Es liegt auch grundsätzlich in der Risiko-Sphäre des Erklärenden, wenn er sich zur Übermittlung eines Dritten bedient. Das Schriftstück reist auf Gefahr des Einschreiters. Dass der Postweg im gegenständlichen Fall etwa eine Woche in Anspruch nahm, liegt keineswegs im Bereich des Ungewöhnlichen.

Zum Vorbringen, es komme auf der Alm des BF zu keiner Vermischung von Herden und bestehe daher keine Meldeverpflichtung, ist auszuführen, dass gemäß § 6 Rinderkennzeichnungs-Verordnung 2008 eine Meldung auch dann zu erfolgen hat, wenn sich die Alm/Weide, auf die der Auftrieb erfolgt, in einer anderen Gemeinde befindet und für die Alm/Weide eine eigene Betriebsnummer vorhanden ist. Dies trifft gegenständlich zu, da für die Alm eine eigene Betriebsnummer, BNr. XXXX, vergeben ist und diese in einer anderen Gemeinde, nämlich in XXXX, liegt als der Betrieb des BF in XXXX, wo sich die Tiere vor dem Auftrieb befunden haben.

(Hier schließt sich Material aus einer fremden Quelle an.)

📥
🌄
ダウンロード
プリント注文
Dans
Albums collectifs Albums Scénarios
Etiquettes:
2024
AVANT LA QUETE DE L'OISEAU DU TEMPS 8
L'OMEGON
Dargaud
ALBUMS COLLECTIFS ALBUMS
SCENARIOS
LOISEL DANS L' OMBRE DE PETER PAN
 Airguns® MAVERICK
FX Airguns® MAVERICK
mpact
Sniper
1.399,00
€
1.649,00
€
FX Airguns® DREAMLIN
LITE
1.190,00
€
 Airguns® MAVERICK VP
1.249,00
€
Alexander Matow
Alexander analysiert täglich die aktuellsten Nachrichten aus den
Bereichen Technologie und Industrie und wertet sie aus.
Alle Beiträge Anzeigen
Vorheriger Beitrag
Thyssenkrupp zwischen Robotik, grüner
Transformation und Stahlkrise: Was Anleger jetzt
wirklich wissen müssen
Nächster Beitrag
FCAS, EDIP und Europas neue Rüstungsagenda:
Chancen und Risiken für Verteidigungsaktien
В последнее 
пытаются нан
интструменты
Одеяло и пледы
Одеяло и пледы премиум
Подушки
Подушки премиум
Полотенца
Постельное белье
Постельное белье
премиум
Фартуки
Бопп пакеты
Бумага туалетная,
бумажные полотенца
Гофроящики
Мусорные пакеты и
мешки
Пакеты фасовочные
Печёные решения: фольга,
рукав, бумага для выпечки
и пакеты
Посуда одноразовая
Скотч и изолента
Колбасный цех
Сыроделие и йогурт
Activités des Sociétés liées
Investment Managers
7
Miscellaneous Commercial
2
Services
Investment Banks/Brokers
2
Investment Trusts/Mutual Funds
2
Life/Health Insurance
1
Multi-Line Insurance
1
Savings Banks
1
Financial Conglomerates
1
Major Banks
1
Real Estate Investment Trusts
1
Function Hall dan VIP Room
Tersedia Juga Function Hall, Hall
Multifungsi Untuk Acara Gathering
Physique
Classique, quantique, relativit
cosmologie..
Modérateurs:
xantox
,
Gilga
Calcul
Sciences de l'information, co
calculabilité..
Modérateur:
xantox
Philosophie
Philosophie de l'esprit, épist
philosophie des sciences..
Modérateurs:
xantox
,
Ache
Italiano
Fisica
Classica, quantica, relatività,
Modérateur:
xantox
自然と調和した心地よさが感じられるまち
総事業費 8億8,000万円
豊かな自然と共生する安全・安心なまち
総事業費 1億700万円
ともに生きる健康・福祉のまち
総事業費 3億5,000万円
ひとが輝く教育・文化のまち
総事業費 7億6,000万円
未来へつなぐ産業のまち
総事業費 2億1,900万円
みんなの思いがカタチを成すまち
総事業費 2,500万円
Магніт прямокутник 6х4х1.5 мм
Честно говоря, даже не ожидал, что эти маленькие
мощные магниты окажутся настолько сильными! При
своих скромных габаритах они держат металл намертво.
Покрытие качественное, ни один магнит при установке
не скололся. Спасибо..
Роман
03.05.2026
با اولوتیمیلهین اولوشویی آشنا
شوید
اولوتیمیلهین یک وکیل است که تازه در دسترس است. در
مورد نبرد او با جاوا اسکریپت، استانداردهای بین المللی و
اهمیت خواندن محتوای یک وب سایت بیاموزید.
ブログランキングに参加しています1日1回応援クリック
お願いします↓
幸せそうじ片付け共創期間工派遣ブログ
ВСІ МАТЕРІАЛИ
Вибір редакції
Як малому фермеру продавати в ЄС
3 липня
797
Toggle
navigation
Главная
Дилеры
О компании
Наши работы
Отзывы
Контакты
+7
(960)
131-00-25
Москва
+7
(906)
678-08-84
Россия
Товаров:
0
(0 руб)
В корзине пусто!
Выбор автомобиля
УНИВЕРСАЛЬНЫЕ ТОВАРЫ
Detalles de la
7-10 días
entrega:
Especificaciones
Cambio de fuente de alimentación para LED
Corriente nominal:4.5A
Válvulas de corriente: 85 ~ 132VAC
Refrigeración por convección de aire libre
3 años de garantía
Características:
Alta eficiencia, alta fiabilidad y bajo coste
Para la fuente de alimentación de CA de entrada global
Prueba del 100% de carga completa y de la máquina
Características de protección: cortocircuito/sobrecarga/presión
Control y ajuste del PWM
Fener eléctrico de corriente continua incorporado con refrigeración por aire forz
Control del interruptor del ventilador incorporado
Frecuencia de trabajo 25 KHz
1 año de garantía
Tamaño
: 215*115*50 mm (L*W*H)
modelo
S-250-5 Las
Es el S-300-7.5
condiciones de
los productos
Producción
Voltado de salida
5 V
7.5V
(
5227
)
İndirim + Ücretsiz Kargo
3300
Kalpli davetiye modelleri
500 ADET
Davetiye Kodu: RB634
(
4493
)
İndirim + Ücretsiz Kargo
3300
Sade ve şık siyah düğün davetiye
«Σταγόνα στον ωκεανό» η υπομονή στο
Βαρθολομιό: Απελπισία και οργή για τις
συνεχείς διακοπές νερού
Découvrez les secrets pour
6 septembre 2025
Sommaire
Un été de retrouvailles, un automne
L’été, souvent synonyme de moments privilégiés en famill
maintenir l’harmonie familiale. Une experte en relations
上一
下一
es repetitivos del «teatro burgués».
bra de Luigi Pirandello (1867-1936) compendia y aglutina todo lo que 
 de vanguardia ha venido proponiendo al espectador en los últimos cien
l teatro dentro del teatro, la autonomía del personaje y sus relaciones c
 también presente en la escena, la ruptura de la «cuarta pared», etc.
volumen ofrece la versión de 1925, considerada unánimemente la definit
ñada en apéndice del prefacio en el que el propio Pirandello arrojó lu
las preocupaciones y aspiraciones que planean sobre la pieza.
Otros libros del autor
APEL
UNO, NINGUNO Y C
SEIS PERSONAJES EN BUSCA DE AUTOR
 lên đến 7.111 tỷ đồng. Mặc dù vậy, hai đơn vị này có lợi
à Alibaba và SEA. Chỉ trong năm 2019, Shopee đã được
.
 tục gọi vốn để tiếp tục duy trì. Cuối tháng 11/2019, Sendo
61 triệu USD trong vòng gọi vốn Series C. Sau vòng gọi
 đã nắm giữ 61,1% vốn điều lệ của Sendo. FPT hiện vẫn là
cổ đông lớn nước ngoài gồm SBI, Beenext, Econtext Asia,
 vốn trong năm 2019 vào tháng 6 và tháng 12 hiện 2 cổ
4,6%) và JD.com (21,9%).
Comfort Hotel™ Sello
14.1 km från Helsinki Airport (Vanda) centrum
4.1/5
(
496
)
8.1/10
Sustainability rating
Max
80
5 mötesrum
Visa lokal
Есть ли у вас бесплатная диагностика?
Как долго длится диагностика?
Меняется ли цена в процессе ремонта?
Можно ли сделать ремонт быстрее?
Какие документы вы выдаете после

Die Entscheidung der AMA erfolgte somit zu Recht und konnte den Anträgen des BF, eine Bescheidänderung der Rinderprämien 2013 vorzunehmen, nicht nachgekommen werden.

Zu B)

Gemäß § 25a Abs. 1 VwGG hat das Verwaltungsgericht im Spruch seines Erkenntnisses oder Beschlusses auszusprechen, ob die Revision gemäß Art. 133 Abs. 4 B-VG zulässig ist. Der Ausspruch ist kurz zu begründen.

Die Revision ist gemäß Art. 133 Abs. 4 B-VG zulässig. In einem im Wesentlichen gleich gelagerten Beschwerdefall, der vom Bundesverwaltungsgericht mit Erkenntnis vom 21.05.2014, W118 2001259-1/3E, entschieden wurde, wurde seitens des Verwaltungsgerichtshofs die außerordentliche Revision zugelassen. Es ist daher davon auszugehen, dass die Entscheidung von der Lösung einer Rechtsfrage abhängt, der grundsätzliche Bedeutung zukommt.

Dass es mit Meldefehlern behafteten Tieren an der Beihilfefähigkeit mangelt, hat der EuGH in seinem Urteil vom 24. Mai 2007, Rs C- 45/05, Maatschap Schonewille-Prins ausführlich dargestellt. Auf diese Entscheidung hat der Verwaltungsgerichtshof mehrfach Bezug genommen (vgl. etwa VwGH 28.06.2011, 2007/17/0174).

Es war daher spruchgemäß zu entscheiden.